[Page-level text extractions]

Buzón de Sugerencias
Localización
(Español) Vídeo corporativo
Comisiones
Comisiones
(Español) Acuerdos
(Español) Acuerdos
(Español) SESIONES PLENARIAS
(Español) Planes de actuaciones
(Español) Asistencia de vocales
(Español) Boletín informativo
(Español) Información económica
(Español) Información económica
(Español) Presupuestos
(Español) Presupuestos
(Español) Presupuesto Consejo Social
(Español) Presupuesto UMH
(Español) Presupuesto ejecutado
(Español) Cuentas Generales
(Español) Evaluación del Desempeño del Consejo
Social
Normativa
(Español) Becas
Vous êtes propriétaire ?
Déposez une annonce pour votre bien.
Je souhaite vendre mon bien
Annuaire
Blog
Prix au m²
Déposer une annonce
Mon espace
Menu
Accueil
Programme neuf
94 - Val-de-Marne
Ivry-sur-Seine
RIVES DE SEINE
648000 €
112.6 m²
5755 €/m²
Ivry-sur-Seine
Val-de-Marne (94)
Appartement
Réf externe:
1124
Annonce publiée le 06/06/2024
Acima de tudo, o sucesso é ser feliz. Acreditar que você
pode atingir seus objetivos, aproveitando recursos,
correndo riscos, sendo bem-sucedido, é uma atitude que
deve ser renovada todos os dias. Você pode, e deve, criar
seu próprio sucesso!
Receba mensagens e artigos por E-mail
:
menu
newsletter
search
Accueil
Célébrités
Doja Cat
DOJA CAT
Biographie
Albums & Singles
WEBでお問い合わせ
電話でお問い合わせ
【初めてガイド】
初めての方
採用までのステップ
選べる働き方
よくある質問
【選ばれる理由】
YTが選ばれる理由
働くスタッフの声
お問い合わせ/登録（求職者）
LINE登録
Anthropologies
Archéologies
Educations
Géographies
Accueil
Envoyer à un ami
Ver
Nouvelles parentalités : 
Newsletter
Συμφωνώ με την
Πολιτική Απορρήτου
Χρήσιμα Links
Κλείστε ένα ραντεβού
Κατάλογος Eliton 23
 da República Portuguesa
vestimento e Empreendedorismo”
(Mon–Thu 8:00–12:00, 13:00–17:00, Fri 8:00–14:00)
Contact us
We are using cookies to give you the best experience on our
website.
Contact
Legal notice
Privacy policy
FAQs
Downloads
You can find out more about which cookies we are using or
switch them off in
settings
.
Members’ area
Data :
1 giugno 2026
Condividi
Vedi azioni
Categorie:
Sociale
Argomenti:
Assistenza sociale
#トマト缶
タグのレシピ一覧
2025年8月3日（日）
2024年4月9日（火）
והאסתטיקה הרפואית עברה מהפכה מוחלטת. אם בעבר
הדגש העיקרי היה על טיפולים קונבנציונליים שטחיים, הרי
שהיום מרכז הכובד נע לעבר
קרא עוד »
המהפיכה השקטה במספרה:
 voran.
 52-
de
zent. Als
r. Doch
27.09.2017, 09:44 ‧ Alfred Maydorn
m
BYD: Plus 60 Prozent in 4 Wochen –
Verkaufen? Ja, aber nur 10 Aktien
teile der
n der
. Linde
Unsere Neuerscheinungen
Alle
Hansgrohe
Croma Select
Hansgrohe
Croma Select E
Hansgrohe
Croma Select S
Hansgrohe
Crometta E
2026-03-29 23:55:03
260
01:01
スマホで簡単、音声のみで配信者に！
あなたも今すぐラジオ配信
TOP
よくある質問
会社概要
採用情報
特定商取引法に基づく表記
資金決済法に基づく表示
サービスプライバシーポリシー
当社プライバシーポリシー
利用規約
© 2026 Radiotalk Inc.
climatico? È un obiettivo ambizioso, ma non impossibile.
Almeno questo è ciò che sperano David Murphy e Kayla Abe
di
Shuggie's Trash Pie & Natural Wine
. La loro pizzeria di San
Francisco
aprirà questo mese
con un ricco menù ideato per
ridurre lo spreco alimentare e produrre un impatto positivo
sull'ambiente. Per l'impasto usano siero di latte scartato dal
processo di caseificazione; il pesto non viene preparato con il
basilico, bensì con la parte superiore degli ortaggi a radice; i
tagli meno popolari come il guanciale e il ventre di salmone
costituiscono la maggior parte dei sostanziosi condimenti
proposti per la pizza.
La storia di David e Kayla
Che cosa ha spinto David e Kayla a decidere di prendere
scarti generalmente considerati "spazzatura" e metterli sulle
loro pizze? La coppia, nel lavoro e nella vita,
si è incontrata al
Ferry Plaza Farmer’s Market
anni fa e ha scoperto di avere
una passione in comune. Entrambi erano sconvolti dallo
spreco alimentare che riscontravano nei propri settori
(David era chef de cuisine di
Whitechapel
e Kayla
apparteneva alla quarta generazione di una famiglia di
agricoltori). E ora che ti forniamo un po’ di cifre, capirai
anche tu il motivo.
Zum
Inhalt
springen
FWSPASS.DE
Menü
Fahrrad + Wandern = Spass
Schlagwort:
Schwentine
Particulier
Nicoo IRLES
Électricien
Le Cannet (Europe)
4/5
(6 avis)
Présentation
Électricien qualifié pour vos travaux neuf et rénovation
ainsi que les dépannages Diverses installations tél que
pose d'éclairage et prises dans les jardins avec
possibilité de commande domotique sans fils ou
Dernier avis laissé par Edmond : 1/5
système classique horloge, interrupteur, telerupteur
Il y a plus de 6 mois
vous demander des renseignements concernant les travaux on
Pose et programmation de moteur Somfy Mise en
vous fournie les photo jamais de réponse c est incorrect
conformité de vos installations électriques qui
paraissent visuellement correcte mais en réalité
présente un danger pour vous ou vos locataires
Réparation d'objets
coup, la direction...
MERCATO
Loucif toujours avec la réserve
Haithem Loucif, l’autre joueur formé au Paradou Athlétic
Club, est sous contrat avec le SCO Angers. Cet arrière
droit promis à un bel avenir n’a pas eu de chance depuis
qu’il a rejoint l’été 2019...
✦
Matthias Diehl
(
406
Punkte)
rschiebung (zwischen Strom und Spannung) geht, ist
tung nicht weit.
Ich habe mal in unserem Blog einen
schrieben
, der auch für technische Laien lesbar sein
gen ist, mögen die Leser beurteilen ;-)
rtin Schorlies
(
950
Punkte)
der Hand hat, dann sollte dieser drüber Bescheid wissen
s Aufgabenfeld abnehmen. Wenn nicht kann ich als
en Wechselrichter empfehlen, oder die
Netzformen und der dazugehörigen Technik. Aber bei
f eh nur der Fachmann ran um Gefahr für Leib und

ASSIGNMENT |
Given the records above, restate word for word only the lines starting at the one with "(Español) Becas" and ending at the one with "Anthropologies".

EXERCISE SOLUTION |
(Español) Becas
Vous êtes propriétaire ?
Déposez une annonce pour votre bien.
Je souhaite vendre mon bien
Annuaire
Blog
Prix au m²
Déposer une annonce
Mon espace
Menu
Accueil
Programme neuf
94 - Val-de-Marne
Ivry-sur-Seine
RIVES DE SEINE
648000 €
112.6 m²
5755 €/m²
Ivry-sur-Seine
Val-de-Marne (94)
Appartement
Réf externe:
1124
Annonce publiée le 06/06/2024
Acima de tudo, o sucesso é ser feliz. Acreditar que você
pode atingir seus objetivos, aproveitando recursos,
correndo riscos, sendo bem-sucedido, é uma atitude que
deve ser renovada todos os dias. Você pode, e deve, criar
seu próprio sucesso!
Receba mensagens e artigos por E-mail
:
menu
newsletter
search
Accueil
Célébrités
Doja Cat
DOJA CAT
Biographie
Albums & Singles
WEBでお問い合わせ
電話でお問い合わせ
【初めてガイド】
初めての方
採用までのステップ
選べる働き方
よくある質問
【選ばれる理由】
YTが選ばれる理由
働くスタッフの声
お問い合わせ/登録（求職者）
LINE登録
Anthropologies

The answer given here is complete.